The tools didn’t lower the bar for that kind of work. They made it inexcusable not to do it.

Done right, automation has stripped communications work down to what actually matters. The commodity output — the compliance releases, the boilerplate frameworks, the first-draft calendars — gets handled. What remains is pure craft: personalized pitches with tailored angles, well-researched op-eds that carry a genuine point of view, pithy social posts that earn engagement.

Communications professionals have more tools than ever to go deeper into the work that moves people. More ways to find the right contact, research the right angle, reach the right audience on the right platform. The expectation — from clients, from audiences, from the market — is that those tools get used in service of content worth putting our audiences’ names on. Not content that merely floods the zone.

The bar isn’t new. It’s always been whether a journalist would own the story, whether an audience would share the post, whether the content earns the identity someone stakes to it. What’s new is that AI has made the floor so accessible that the ceiling is the only place left to compete.
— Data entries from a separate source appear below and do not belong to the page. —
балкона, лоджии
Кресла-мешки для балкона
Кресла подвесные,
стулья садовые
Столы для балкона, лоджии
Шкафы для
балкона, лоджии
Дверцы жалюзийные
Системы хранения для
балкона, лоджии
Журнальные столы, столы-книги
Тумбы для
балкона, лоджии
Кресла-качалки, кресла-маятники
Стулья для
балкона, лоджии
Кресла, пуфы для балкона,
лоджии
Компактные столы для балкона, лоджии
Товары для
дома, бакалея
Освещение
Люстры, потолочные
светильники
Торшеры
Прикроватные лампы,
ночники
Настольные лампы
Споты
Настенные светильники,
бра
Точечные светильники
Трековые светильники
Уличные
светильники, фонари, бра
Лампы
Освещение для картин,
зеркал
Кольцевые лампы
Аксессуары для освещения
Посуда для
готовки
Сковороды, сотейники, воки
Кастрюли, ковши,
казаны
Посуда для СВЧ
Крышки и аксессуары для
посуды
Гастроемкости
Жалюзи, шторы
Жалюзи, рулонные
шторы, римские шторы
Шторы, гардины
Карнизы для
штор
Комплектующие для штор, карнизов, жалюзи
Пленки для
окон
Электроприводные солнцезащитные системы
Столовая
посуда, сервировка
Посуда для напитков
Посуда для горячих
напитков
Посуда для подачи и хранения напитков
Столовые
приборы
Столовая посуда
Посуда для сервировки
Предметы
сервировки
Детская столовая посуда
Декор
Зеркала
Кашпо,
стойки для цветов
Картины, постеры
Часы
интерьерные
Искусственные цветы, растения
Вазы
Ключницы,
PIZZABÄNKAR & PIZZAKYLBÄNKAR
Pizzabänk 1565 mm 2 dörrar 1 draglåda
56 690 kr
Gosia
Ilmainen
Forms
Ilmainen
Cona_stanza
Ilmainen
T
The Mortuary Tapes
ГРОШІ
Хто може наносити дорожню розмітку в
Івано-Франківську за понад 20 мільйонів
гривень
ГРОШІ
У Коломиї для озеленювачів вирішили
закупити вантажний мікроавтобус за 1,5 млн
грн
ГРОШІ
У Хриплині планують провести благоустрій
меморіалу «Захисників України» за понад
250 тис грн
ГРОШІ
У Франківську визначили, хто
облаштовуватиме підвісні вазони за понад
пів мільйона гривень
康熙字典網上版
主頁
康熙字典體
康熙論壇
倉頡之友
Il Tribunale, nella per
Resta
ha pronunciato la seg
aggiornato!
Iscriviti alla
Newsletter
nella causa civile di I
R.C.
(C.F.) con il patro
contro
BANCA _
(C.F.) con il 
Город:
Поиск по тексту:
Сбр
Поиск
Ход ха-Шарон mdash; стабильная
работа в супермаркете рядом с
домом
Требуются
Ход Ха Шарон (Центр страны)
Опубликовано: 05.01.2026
Judgment and execution — knowing who you’re talking to, why it matters to them, and how to make them feel that — those are the skills that can’t be prompted away.

For practitioners, that means no more hiding behind volume. There’s no excuse now for skipping the foundational work of a good communications campaign in the name of time. The time is there.

For clients, it means understanding where the invoice reflects value. The 90-second strategy draft is the starting point, not the deliverable. What your communications professionals do with it — how they pressure-test it, personalize it, and execute it in ways that make real people respond — that’s what you’re paying for.

Audiences are still willing to engage, even drowning in content, when something feels personally relevant. That feeling doesn’t come from a prompt. It comes from a professional who took the time to understand them — and now, finally, has the tools to act on that understanding at scale.

The automation didn’t replace the best communicators. It retired everything that was getting in their way.